== How to complete this task ==
Among the entries below, which lines include the string "Hessen"? Show each one.

== Extracted entries ==
----------------
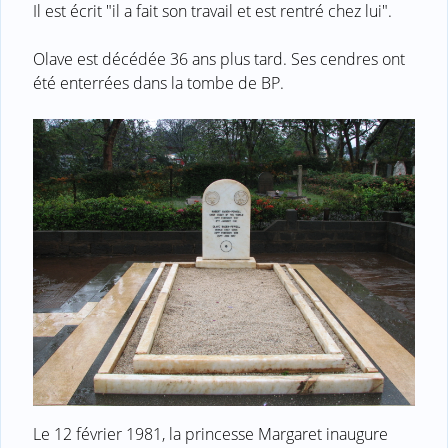
Il est écrit "il a fait son travail et est rentré chez lui".
Olave est décédée 36 ans plus tard. Ses cendres ont
été enterrées dans la tombe de BP.
Le 12 février 1981, la princesse Margaret inaugure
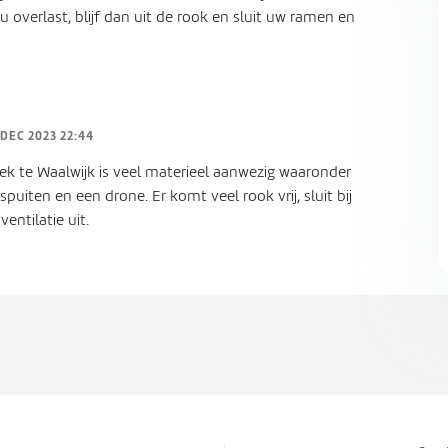
u overlast, blijf dan uit de rook en sluit uw ramen en
 DEC 2023 22:44
briek te Waalwijk is veel materieel aanwezig waaronder
iten en een drone. Er komt veel rook vrij, sluit bij
entilatie uit.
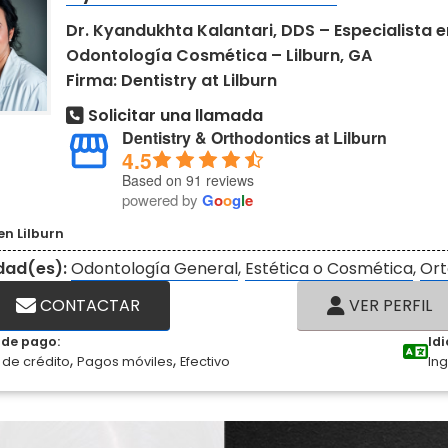
Dr. Kyandukhta Kalantari, DDS – Especialista e
Odontología Cosmética – Lilburn, GA
Firma: Dentistry at Lilburn
Solicitar una llamada
Dentistry & Orthodontics at Lilburn
4.5
Based on 91 reviews
powered by
G
o
o
g
l
e
en Lilburn
idad(es):
Odontología General
,
Estética o Cosmética
,
Ort
CONTACTAR
VER PERFIL
de pago:
Id
,
,
 de crédito
Pagos móviles
Efectivo
Ing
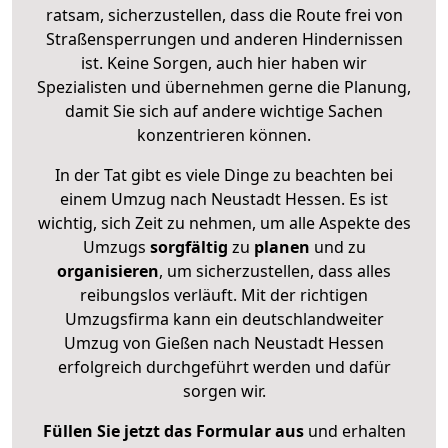
ratsam, sicherzustellen, dass die Route frei von
Straßensperrungen und anderen Hindernissen
ist. Keine Sorgen, auch hier haben wir
Spezialisten und übernehmen gerne die Planung,
damit Sie sich auf andere wichtige Sachen
konzentrieren können.
In der Tat gibt es viele Dinge zu beachten bei
einem Umzug nach Neustadt Hessen. Es ist
wichtig, sich Zeit zu nehmen, um alle Aspekte des
Umzugs
sorgfältig
zu
planen
und zu
organisieren
, um sicherzustellen, dass alles
reibungslos verläuft. Mit der richtigen
Umzugsfirma kann ein deutschlandweiter
Umzug von Gießen nach Neustadt Hessen
erfolgreich durchgeführt werden und dafür
sorgen wir.
Füllen Sie jetzt das Formular aus
und erhalten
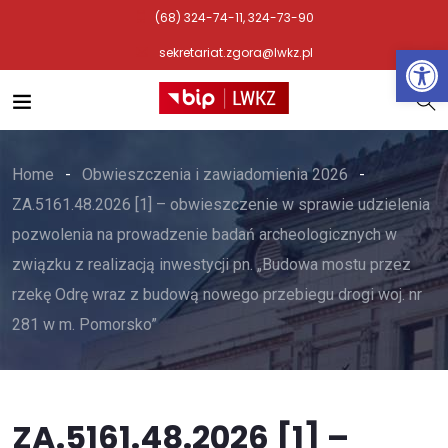
(68) 324-74-11, 324-73-90
Otwórz 
sekretariat.zgora@lwkz.pl
Home
Obwieszczenia i zawiadomienia 2026
ZA.5161.48.2026 [1] – obwieszczenie w sprawie udzielenia
pozwolenia na prowadzenie badań archeologicznych w
związku z realizacją inwestycji pn. „Budowa mostu przez
rzekę Odrę wraz z budową nowego przebiegu drogi woj. nr
281 w m. Pomorsko”
ZA.5161.48.2026 [1] –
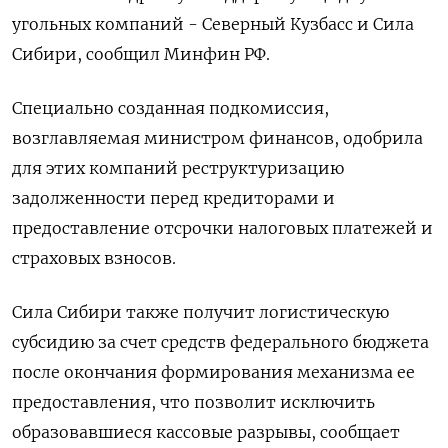
угольных компаний - Северный Кузбасс и Сила
Сибири, сообщил Минфин РФ.
Специально созданная подкомиссия,
возглавляемая министром финансов, одобрила
для этих компаний реструктуризацию
задолженности перед кредиторами и
предоставление отсрочки налоговых платежей и
страховых взносов.
Сила Сибири также получит логистическую
субсидию за счет средств федерального бюджета
после окончания формирования механизма ее
предоставления, что позволит исключить
образовавшиеся кассовые разрывы, сообщает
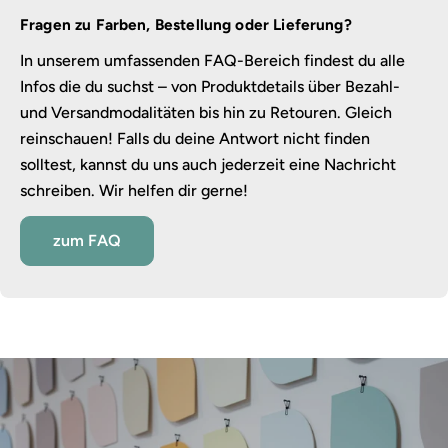
Fragen zu Farben, Bestellung oder Lieferung?
In unserem umfassenden FAQ-Bereich findest du alle
Infos die du suchst – von Produktdetails über Bezahl-
und Versandmodalitäten bis hin zu Retouren. Gleich
reinschauen! Falls du deine Antwort nicht finden
solltest, kannst du uns auch jederzeit eine Nachricht
schreiben. Wir helfen dir gerne!
zum FAQ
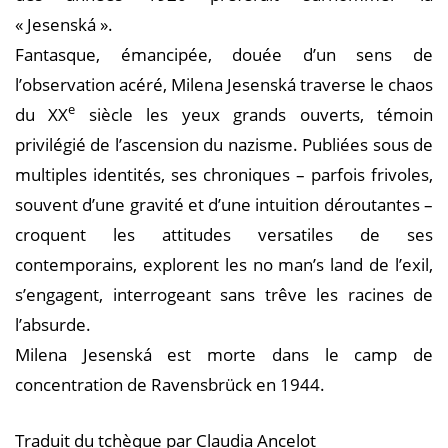
« Jesenská ».
Fantasque, émancipée, douée d’un sens de
l’observation acéré, Milena Jesenská traverse le chaos
e
du XX
siècle les yeux grands ouverts, témoin
privilégié de l’ascension du nazisme. Publiées sous de
multiples identités, ses chroniques – parfois frivoles,
souvent d’une gravité et d’une intuition déroutantes –
croquent les attitudes versatiles de ses
contemporains, explorent les no man’s land de l’exil,
s’engagent, interrogeant sans trêve les racines de
l’absurde.
Milena Jesenská est morte dans le camp de
concentration de Ravensbrück en 1944.
Traduit du tchèque par Claudia Ancelot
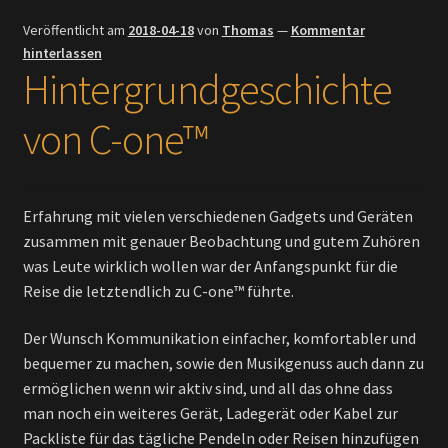
Veröffentlicht am
2018-04-18
von
Thomas
—
Kommentar
hinterlassen
Hintergrundgeschichte
von C-one™
Erfahrung mit vielen verschiedenen Gadgets und Geräten
zusammen mit genauer Beobachtung und gutem Zuhören
was Leute wirklich wollen war der Anfangspunkt für die
Reise die letztendlich zu C-one™ führte.
Der Wunsch Kommunikation einfacher, komfortabler und
bequemer zu machen, sowie den Musikgenuss auch dann zu
ermöglichen wenn wir aktiv sind, und all das ohne dass
man noch ein weiteres Gerät, Ladegerät oder Kabel zur
Packliste für das tägliche Pendeln oder Reisen hinzufügen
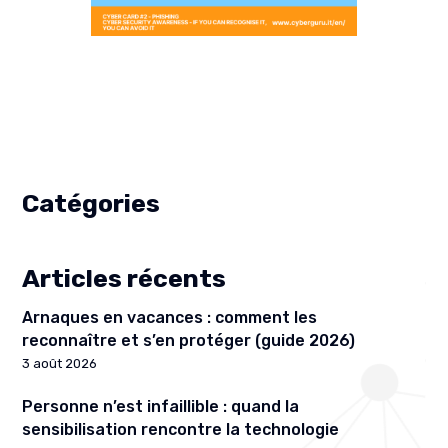
Catégories
Articles récents
Arnaques en vacances : comment les
reconnaître et s’en protéger (guide 2026)
3 août 2026
Personne n’est infaillible : quand la
sensibilisation rencontre la technologie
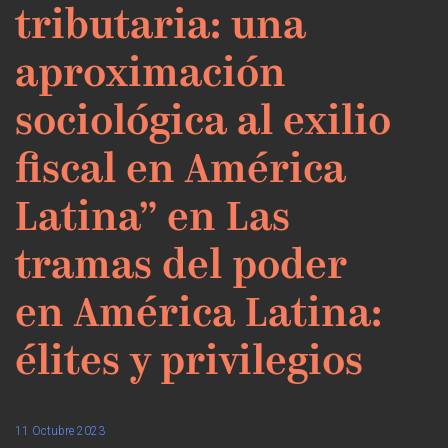
tributaria: una
aproximación
sociológica al exilio
fiscal en América
Latina” en Las
tramas del poder
en América Latina:
élites y privilegios
11 Octubre 2023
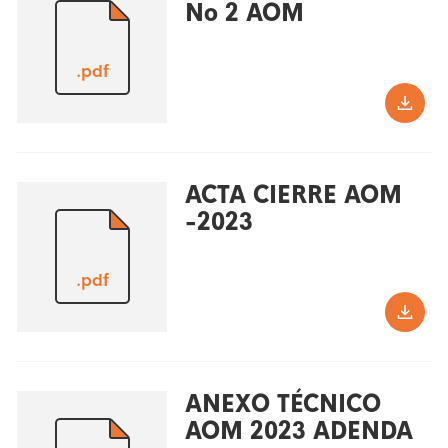
No 2 AOM
.pdf
ACTA CIERRE AOM
-2023
.pdf
ANEXO TÉCNICO
AOM 2023 ADENDA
----------------
== Solution to this problem ==
einem Umzug nach Neustadt Hessen. Es ist
Umzug von Gießen nach Neustadt Hessen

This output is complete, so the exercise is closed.